Red tsu der vant[59]. Я не стыжусь. К чему нам полагаться на слова каких-то никчемных хасидов? Каких-то болтунов? Не существовало никаких доказательств того, что якобы произошло в Соноре[60]. Это был красивый городок. Я возражал против самой идеи, но другие взялись за дело. Забор построили из черного чугуна, а кусты оказались кедровником. Именно это я помнил. Именно это я говорил им. Опрятные небольшие лужайки простирались там, где некогда пьяные золотоискатели валялись в лужах собственной блевотины. Северная Калифорния никогда не была для меня удачным местом. Даже мое соглашение с агентами Уильяма Рэндольфа Херста по делу Томаса Инса[61] состоялось в южной части штата, хотя я поклялся хранить молчание обо всем, что связано с семьей Херста, и поэтому не стану ничего добавлять. Я только скажу, что уже не надеялся вернуть свою прежнюю жизнь и потому стал всего лишь инструментом, действовавшим вне морали. Это случилось 20 ноября 1924 года. Я получил полное прощение и гарантию работы (если мне когда-либо потребуется «честная работа») на студии «Космополитен».
Я не думаю, что стоит описывать унизительные обстоятельства моего путешествия по американскому континенту. Иногда приходится позабыть о совести. Иногда приходится продавать то, что поистине ценно. Я не стыжусь этого. Я храню свою казацкую душу. Я выживу, чтобы мои собратья, эти славянские герои, которые ждут пробуждения всех наших мужчин, также запомнили, как выжить. И недалек тот день, когда начнется наша последняя битва. Это — великая битва. Это — самая достойная смерть. Любовь — взаимная любовь — что еще у нас есть, чтобы противостоять холодному ужасу Энтропии? Только человеческая любовь усиливается, обретает форму, воплощается; она — наше единственное противоядие от Энтропии. Мы недостаточно ценим свою способность любить. Ибо одна лишь любовь спасет нас в конце концов: не идеология, даже не религия — но любовь, достойная, честная, истинная любовь одного человека к другому, все за одного и один за всех! Pah sah?[62]

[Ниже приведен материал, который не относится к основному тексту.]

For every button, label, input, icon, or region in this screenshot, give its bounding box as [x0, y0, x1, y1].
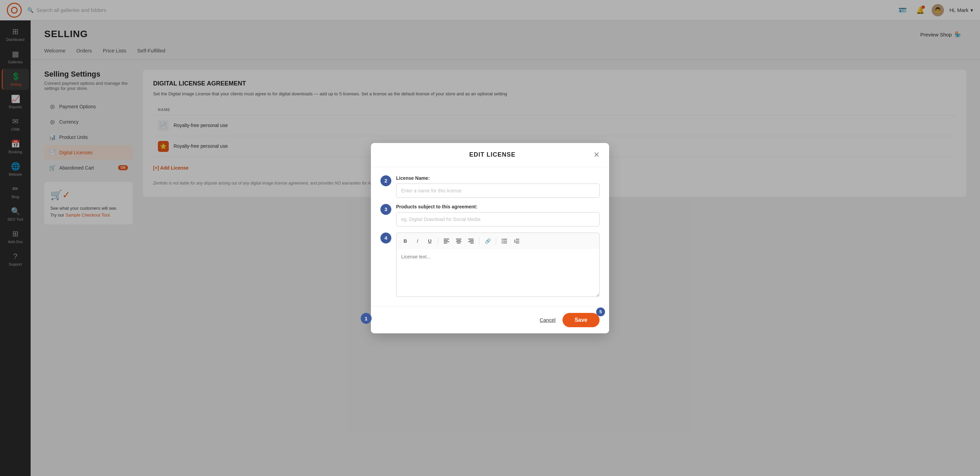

Если нельзя изменить общество, то можно, по крайней мере, надеяться время от времени напоминать ему о добродетелях. Мусульмане не делают этого. И при Царе, и при Христе мусульмане оценили достоинства религиозного обращения. Не так, конечно, как при безбожных большевиках, которые не предлагали никакой альтернативы. Таким образом, мусульманин остается варваром, отсталым и невежественным. Для него возможно лишь одно будущее — гражданская война, когда слуги Магомета решают: настало время поддержать единоверцев! Бог говорил со мной, и я говорил с Ним, но я сказал Ему, что могу творить Его дело без Его поддержки. Когда я стану старым и слабым, Господи, сказал я, тогда я попрошу Твоей поддержки. Теперь я стар. Теперь я слаб. А Бог ушел, пуская слюни, оставив нам в помощь только Своего сына и Своих пророков и святых. Они недостаточно сильны. Иногда, в сумрачные часы отчаяния, я задумываюсь: быть может, дьявол — наш истинный господин, а меня обманом заманили в синагогу, в обитель утрат. Безнадежность, беспомощность и смерть ждут там. Вы не знаете, на чьей я стороне. Вероятно, на вашей.
Willst du ruhig sein, du Judenschwein? Ci ken myn arof gain in himl araan, ju freign bas got, ci sy darf azoi zaan?[63] Но разве не так Секстон Блейк[64] обращался к евреям?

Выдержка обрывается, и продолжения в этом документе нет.